I agree with the priority list that you previously mentioned although I would order the points 1, 3, 2, 5, 4 in terms of importance. Having a daily correction would slightly violate your second point while preventing the fourth one from being violated. Also, I would argue that Mafia should have a larger K-factor than Town since each Mafia member has a larger influence on who wins the game than each Town member. That's also why Mafia leavers are so much more annoying than Town leavers.
James2 wrote:The thing is elo gains/losses from things outside a player's control (such as the quality of eight other townies) will cancel out in the long term. Whereas giving mafia wins/losses a greater impact on elo substantively favors those who are better at mafia and worse at town. The issue is clear if we look at the extreme cases:
1. A player who always wins as mafia and always loses as town while playing people with the same elo. This player wins 4/13 games (leaving neutrals aside), which is by definition less than average. Yet under your system he'd neither gain nor lose elo.
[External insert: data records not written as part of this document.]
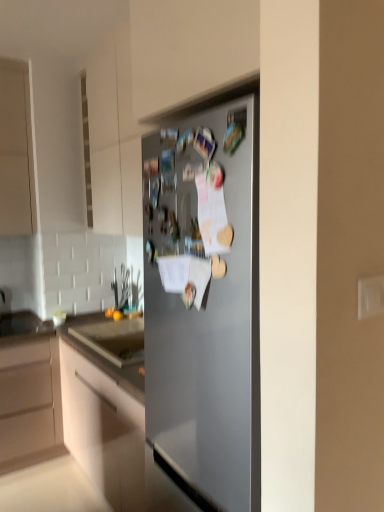 Question: Considering the relative positions of satin silver fridge at center and matte white cabinet at center in the image provided, is satin silver fridge at center to the left of matte white cabinet at center from the viewer's perspective?

Choices:
 (A) yes
 (B) no

Answer: (B)

Question: Is satin silver fridge at center shorter than matte white cabinet at center?

Choices:
 (A) no
 (B) yes

Answer: (B)

Question: Could you tell me if satin silver fridge at center is turned towards matte white cabinet at center?

Choices:
 (A) no
 (B) yes

Answer: (A)

Question: Is satin silver fridge at center located outside matte white cabinet at center?

Choices:
 (A) yes
 (B) no

Answer: (A)

Question: From a real-world perspective, is satin silver fridge at center located beneath matte white cabinet at center?

Choices:
 (A) yes
 (B) no

Answer: (B)

Question: Is satin silver fridge at center far away from matte white cabinet at center?

Choices:
 (A) yes
 (B) no

Answer: (B)

Question: Are matte white cabinet at center and satin silver fridge at center far apart?

Choices:
 (A) no
 (B) yes

Answer: (A)

Question: Is matte white cabinet at center thinner than satin silver fridge at center?

Choices:
 (A) no
 (B) yes

Answer: (A)

Question: Can you confirm if matte white cabinet at center is bigger than satin silver fridge at center?

Choices:
 (A) yes
 (B) no

Answer: (A)

Question: Could satin silver fridge at center be considered to be inside matte white cabinet at center?

Choices:
 (A) no
 (B) yes

Answer: (A)

Question: Can you confirm if matte white cabinet at center is smaller than satin silver fridge at center?

Choices:
 (A) yes
 (B) no

Answer: (B)

Question: Considering the relative sizes of matte white cabinet at center and satin silver fridge at center in the image provided, is matte white cabinet at center shorter than satin silver fridge at center?

Choices:
 (A) no
 (B) yes

Answer: (A)

Question: In terms of width, does satin silver fridge at center look wider or thinner when compared to matte white cabinet at center?

Choices:
 (A) thin
 (B) wide

Answer: (A) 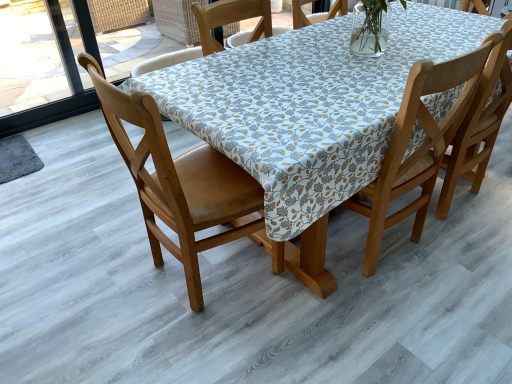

2. Individual townies have no control whatsoever over whether they win or lose. In this case, town wins and losses are effectively noise that cancels out in the long term. Thus even if town wins/losses have the same impact as mafia wins/losses, players' elo would still represent their skill as mafia (which is as it should be in this scenario).
Superalex11 wrote:Joacgroso wrote:If this is implemented and grinding becomes impossible, shouldn't elo ranks be closer to each other?
It depends on BMG's preferences. Assuming they're using the standard preference of 10x odds per 400 elo (which I did in my calcs a post prior), the current rank tiers are arguably too close/small. Though of course playercount does play a big role, so there's no easy answer.
James2 wrote:alex1234321 wrote:James2 wrote:This will be the case if each game is elo neutral. Which is why I proposed regularly cancelling out faction elo gains/losses (say, every day) rather than making each game non-inflationary/deflationary.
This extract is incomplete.